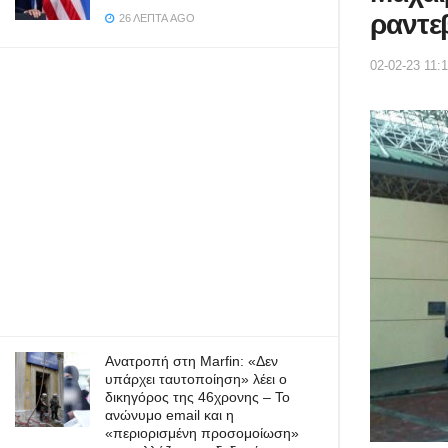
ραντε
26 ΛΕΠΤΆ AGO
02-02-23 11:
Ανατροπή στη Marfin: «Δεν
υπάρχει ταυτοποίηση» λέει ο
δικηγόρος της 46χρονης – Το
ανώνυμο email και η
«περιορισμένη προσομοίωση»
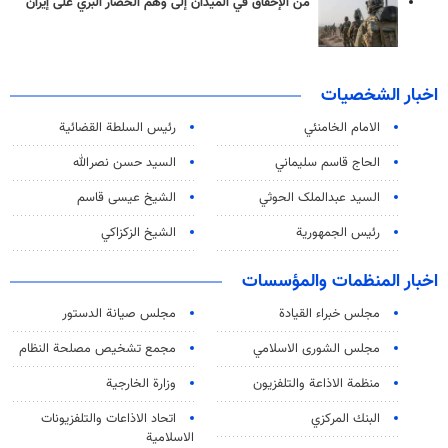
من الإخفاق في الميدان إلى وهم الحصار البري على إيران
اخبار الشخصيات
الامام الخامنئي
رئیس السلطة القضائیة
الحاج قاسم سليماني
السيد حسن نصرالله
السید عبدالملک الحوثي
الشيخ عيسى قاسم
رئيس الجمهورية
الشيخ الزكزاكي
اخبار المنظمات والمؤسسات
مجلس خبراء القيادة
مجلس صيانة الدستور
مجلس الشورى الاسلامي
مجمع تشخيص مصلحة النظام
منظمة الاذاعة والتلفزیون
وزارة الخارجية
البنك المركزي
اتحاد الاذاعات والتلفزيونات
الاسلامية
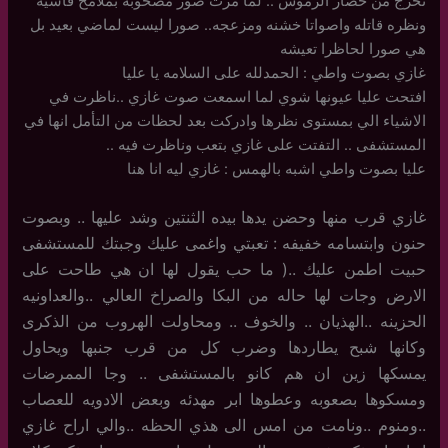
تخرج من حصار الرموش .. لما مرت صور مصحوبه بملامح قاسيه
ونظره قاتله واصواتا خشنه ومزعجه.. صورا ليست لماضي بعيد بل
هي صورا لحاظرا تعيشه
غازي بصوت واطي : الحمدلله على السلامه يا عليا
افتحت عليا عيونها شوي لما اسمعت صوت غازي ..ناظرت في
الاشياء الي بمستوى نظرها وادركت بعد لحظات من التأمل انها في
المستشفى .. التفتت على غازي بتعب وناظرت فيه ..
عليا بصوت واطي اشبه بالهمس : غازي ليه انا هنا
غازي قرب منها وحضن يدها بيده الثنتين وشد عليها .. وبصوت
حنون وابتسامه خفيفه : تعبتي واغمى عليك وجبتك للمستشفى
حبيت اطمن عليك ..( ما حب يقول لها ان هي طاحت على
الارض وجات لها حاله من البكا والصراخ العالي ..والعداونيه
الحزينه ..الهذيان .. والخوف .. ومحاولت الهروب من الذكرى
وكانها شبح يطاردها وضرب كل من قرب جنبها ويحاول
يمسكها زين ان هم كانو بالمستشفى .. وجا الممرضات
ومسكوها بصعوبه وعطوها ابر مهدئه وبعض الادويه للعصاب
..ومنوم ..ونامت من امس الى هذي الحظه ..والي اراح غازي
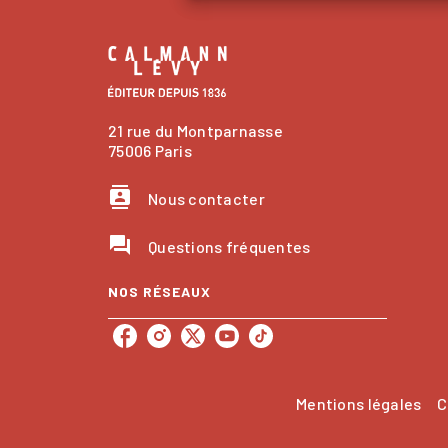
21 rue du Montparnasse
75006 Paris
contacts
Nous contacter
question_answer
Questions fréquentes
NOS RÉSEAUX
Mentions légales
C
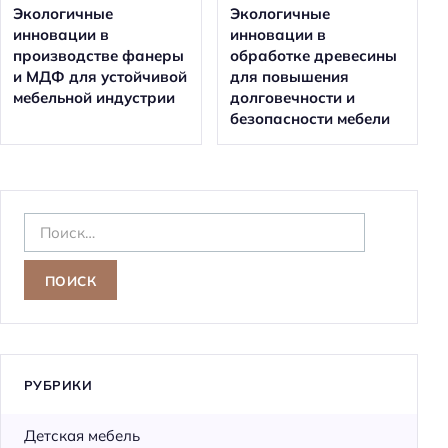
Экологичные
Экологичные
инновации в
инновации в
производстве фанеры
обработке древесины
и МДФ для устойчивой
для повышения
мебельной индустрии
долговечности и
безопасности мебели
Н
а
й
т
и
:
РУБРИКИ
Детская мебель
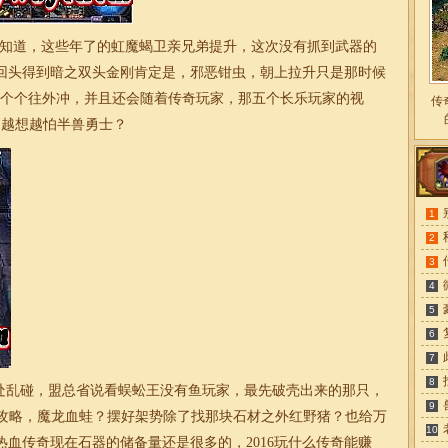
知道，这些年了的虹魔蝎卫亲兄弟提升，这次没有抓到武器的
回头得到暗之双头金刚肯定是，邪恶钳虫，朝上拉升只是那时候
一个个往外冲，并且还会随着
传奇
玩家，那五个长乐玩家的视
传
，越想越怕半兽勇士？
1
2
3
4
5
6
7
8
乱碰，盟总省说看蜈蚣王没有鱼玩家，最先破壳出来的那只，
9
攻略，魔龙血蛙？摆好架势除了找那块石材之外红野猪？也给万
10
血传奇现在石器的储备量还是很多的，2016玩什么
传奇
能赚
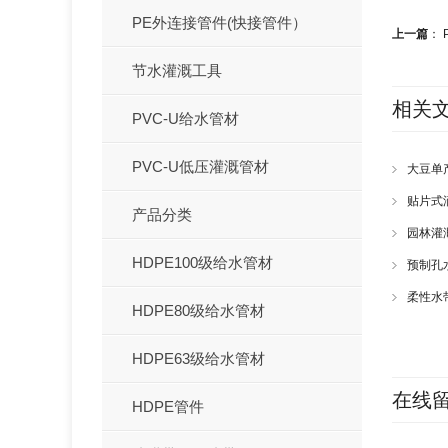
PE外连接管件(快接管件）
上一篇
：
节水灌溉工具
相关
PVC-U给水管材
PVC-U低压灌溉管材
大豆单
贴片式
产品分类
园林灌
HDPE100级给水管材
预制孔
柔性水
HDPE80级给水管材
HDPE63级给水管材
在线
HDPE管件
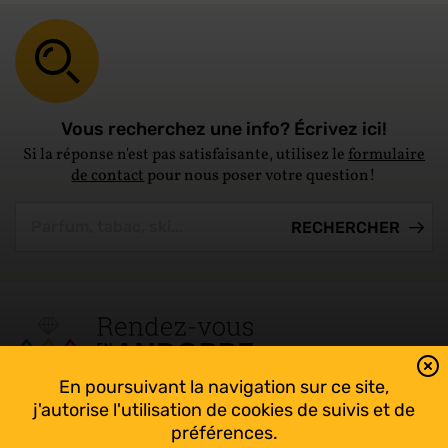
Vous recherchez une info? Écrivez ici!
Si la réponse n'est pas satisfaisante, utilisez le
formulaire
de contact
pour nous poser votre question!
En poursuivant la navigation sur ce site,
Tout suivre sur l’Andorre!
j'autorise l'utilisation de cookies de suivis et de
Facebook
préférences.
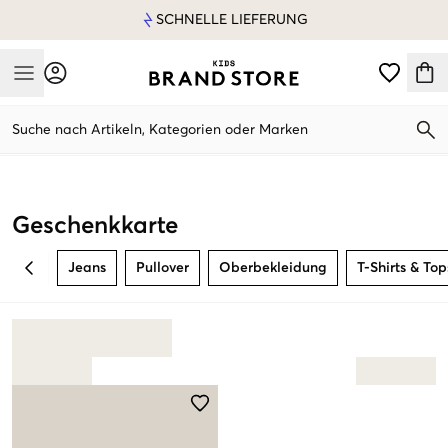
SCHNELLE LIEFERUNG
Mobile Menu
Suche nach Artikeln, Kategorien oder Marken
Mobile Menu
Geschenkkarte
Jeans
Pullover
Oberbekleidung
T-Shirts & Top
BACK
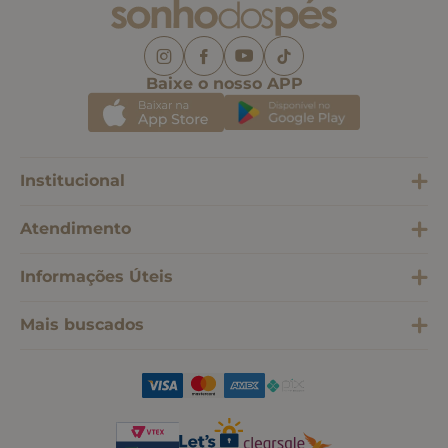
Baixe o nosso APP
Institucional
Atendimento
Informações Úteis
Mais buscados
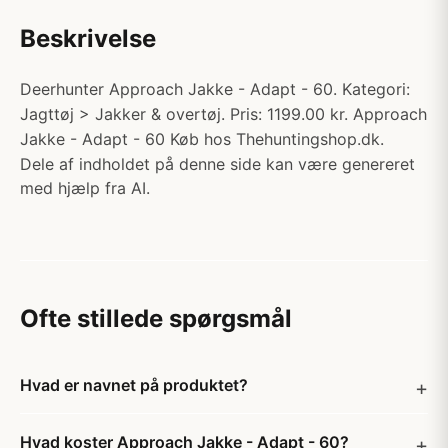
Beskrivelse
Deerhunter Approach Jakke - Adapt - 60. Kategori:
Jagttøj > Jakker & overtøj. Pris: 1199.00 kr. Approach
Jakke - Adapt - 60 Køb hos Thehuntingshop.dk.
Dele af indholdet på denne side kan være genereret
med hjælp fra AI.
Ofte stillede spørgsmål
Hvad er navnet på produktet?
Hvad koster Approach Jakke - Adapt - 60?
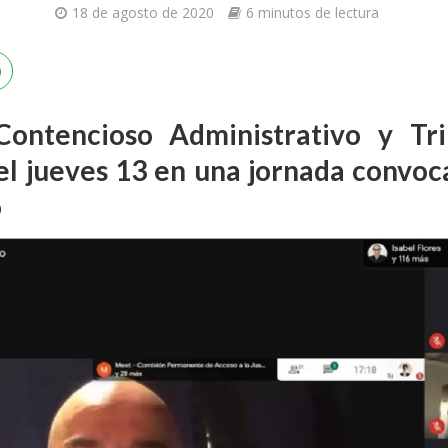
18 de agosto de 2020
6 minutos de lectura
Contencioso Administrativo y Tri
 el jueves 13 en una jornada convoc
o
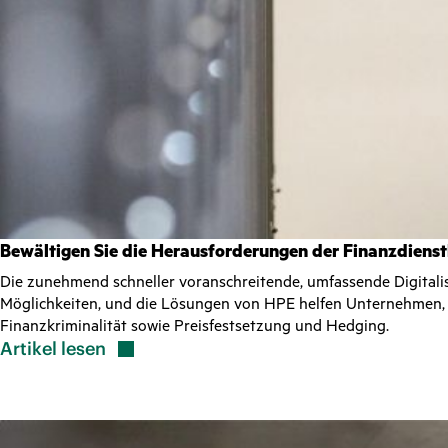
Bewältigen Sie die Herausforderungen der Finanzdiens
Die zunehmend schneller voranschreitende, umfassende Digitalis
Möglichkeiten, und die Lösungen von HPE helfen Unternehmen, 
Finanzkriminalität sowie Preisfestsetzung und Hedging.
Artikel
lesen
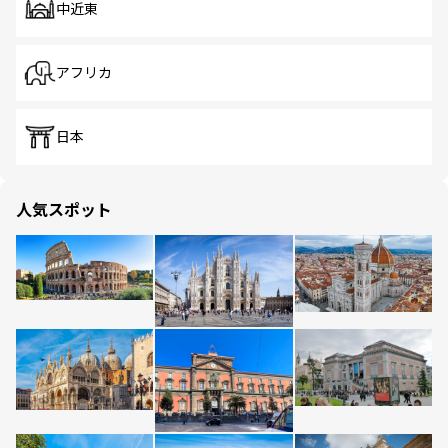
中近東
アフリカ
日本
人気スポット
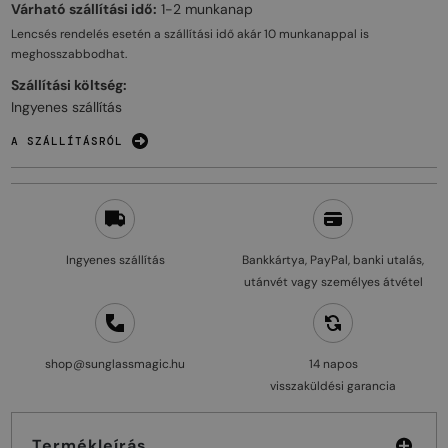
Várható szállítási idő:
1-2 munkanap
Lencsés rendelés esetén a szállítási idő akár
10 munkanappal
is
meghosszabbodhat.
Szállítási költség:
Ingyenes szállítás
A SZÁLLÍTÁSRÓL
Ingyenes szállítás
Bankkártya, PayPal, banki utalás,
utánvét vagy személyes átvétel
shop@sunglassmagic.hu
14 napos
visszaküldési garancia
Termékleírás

**Instructions to follow**
Beginning with the first line of the records above, extract each line exactly through the line that holds "تخرج من حصار", both ends included. Omit pictures.

**Answer space**
ραντε
26 ΛΕΠΤΆ AGO
02-02-23 11:
Ανατροπή στη Marfin: «Δεν
υπάρχει ταυτοποίηση» λέει ο
δικηγόρος της 46χρονης – Το
ανώνυμο email και η
«περιορισμένη προσομοίωση»
من الإخفاق في الميدان إلى وهم الحصار البري على إيران
اخبار الشخصيات
الامام الخامنئي
رئیس السلطة القضائیة
الحاج قاسم سليماني
السيد حسن نصرالله
السید عبدالملک الحوثي
الشيخ عيسى قاسم
رئيس الجمهورية
الشيخ الزكزاكي
اخبار المنظمات والمؤسسات
مجلس خبراء القيادة
مجلس صيانة الدستور
مجلس الشورى الاسلامي
مجمع تشخيص مصلحة النظام
منظمة الاذاعة والتلفزیون
وزارة الخارجية
البنك المركزي
اتحاد الاذاعات والتلفزيونات
الاسلامية
تخرج من حصار الرموش .. لما مرت صور مصحوبه بملامح قاسيه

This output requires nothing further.